A Trace is a tree (trace.root with nested children). walkSpans(root) is the depth-first pre-order traversal that yields the root first, then each descendant in invocation order — so a flat-stream sink writes the recursion once:

import { walkSpans } from "@warlock.js/ai-panoptic";
for (const span of walkSpans(trace.root)) {
console.log(span.spanId, span.type, span.status, span.usage.total);
}

totalCostUsd() — one span’s cost as a scalar

Section titled “totalCostUsd() — one span’s cost as a scalar”

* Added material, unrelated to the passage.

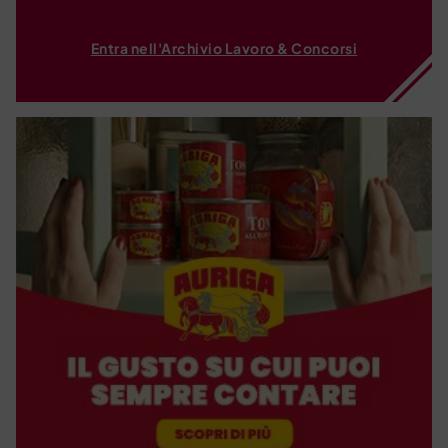
Entra nell'Archivio Lavoro & Concorsi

totalCostUsd(usage) collapses a span’s per-channel usage.cost breakdown into a single USD number by summing every populated channel. It returns undefined when no pricing was attached, so you can omit the cost entirely rather than print a misleading 0:

import { totalCostUsd } from "@warlock.js/ai-panoptic";
const cost = totalCostUsd(trace.root.usage); // number | undefined
if (cost !== undefined) {
console.log(`$${cost.toFixed(4)}`);
}

name + export are the only required members. The collector awaits export, isolates it on failure, and calls the optional flush / shutdown when present. Combine the building blocks above to ship whatever shape your backend wants:

import type { ExporterContract, Trace } from "@warlock.js/ai-panoptic";
import { walkSpans, totalCostUsd } from "@warlock.js/ai-panoptic";
const spendLogExporter: ExporterContract = {
name: "spend-log",
export(trace: Trace) {
for (const span of walkSpans(trace.root)) {
const cost = totalCostUsd(span.usage);
if (cost !== undefined) {
console.log(`${span.type} "${span.name}" — $${cost.toFixed(4)}`);
}
}
},
};
const collector = createCollector().use(spendLogExporter);

If your exporter wraps a third-party SDK, lazily await import(...) it inside the export path (never at module top level) so it stays an optional peer dependency — copy the loader pattern from the shipped otelExporter / langfuseExporter. See Export traces for the full exporter walkthrough.